The grant as provided covers the cost for feasibility studies, supporting technologies and development of an implementation plan for a modular refinery on Tomaro Island in Lagos.
“The Eko Petrochemicals and Refining Company selected Texas-based VFuels, LLC to advance the 20,000 barrels per day modular refinery.
“The modular refinery will promote infrastructure development by increasing Nigeria’s local refining capacity.
“The USTDA was proud to support this new project, which will lead to infrastructure development and enhance economic growth in Nigeria.
“This project represents an excellent opportunity for U.S. businesses to export technologies and services in support of Nigeria’s refining goals,’’ said the Emekuku-born oil and gas business magnet.
The Imo State-born entrepreneur who also chairs Integrated Oil and Gas Ltd,aside Genesis Worldwide Shiping appealed to the Federal Government to come up with a policy framework making it possible for financial institutions to make funds available to indigenous players that intend to build modular refineries.
Moreso, he called on the government to provide the enabling environment for the integrated oil and gas company to achieve its ongoing 20,000 barrels modular refinery target.

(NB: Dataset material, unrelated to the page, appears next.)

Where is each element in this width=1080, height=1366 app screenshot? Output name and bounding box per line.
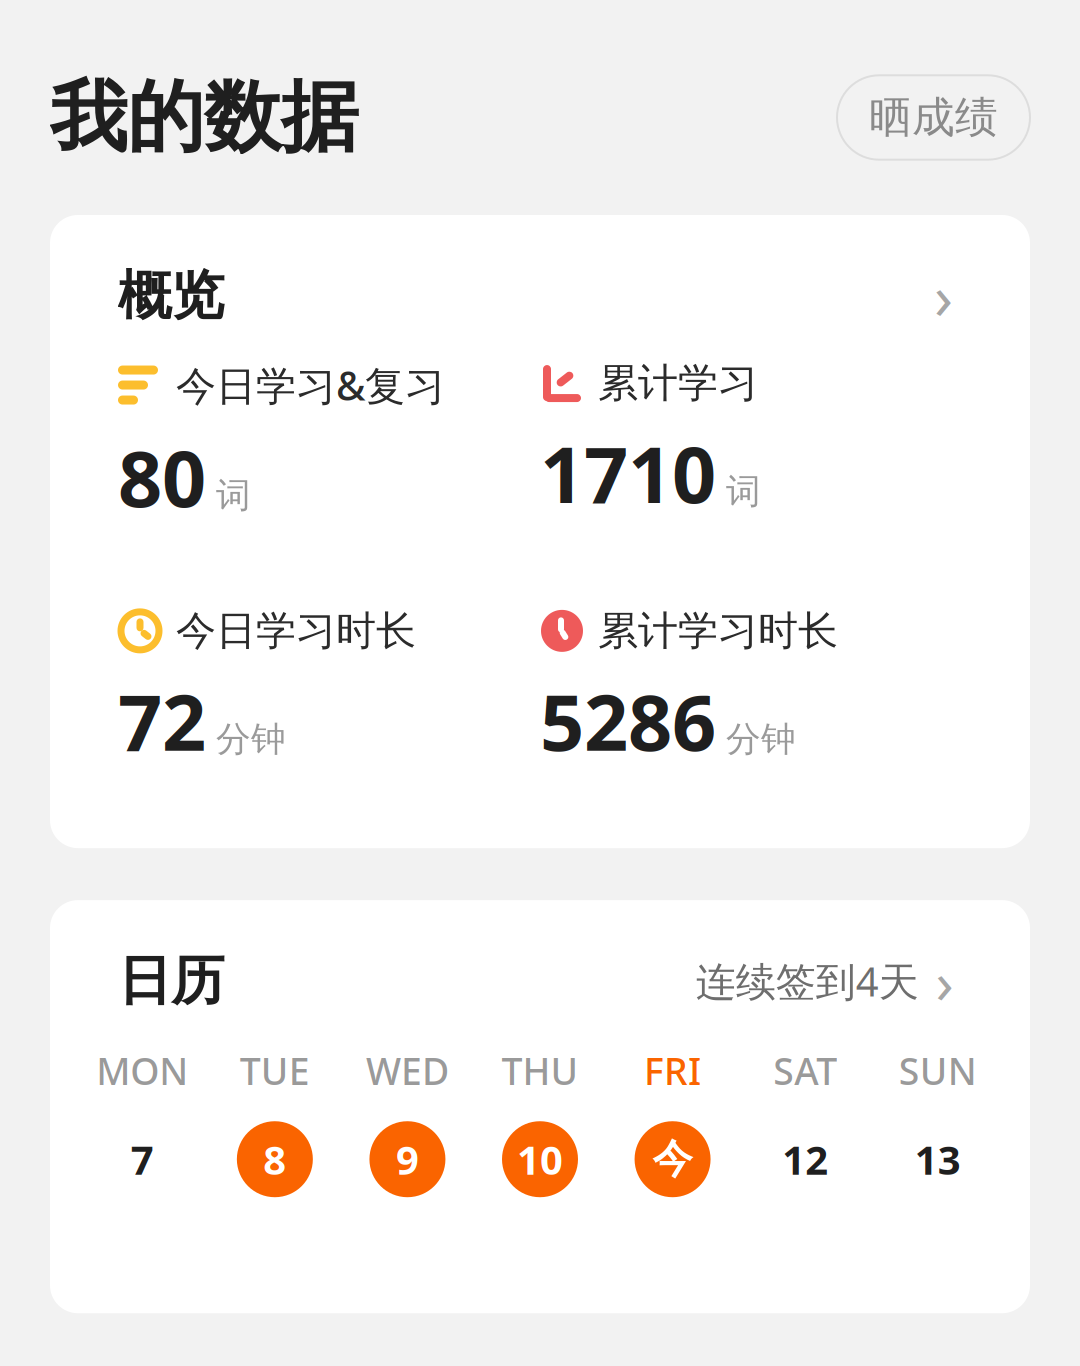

The Integrated oil boss said that despite granting licenses to potential investors, several factors have hindered the actual take off of many of such projects.
He lamented that paucity of funds has become a major hindrance to the take off of such projects as the investors with licenses have so far failed to start-up process.
“Local banks are not willing to fund such projects as they express fears about local capacity to manage such projects.
“We have proved to posses the technical competence and engineering capabilities, yet finance is a major problem here.
“We can now start exporting refined products than we are currently importing. Government should make provision for financing because it is a key requirement to do 20,000 barrels per day,” he quipped.